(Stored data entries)
- - - -
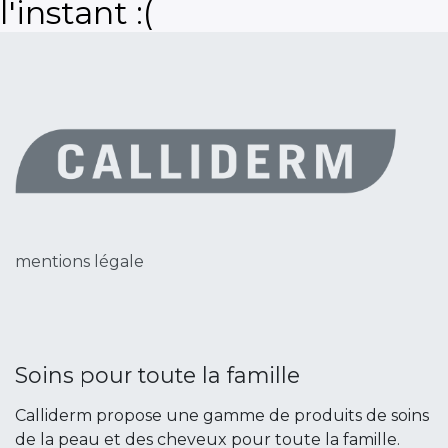
l'instant :(
mentions légale
Soins pour toute la famille
Calliderm propose une gamme de produits de soins
de la peau et des cheveux pour toute la famille.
- - - -
Assignment: The records above, copied word for word without the pictures, are what should be output.

Response for this exercise:
l'instant :(
mentions légale
Soins pour toute la famille
Calliderm propose une gamme de produits de soins
de la peau et des cheveux pour toute la famille.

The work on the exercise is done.